*Problem*
In the entries below, how many lines contain the word "KAUST"? State the number and nothing more.

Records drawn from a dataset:
□ □ □

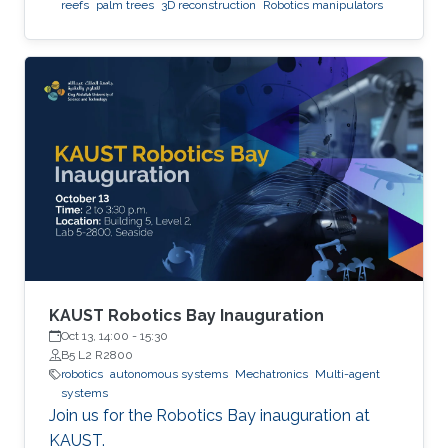
reefs
palm trees
3D reconstruction
Robotics manipulators
KAUST Robotics Bay Inauguration
Oct 13, 14:00
-
15:30
B5 L2 R2800
robotics
autonomous systems
Mechatronics
Multi-agent
systems
Join us for the Robotics Bay inauguration at
KAUST.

□ □ □

*Exercise response*
2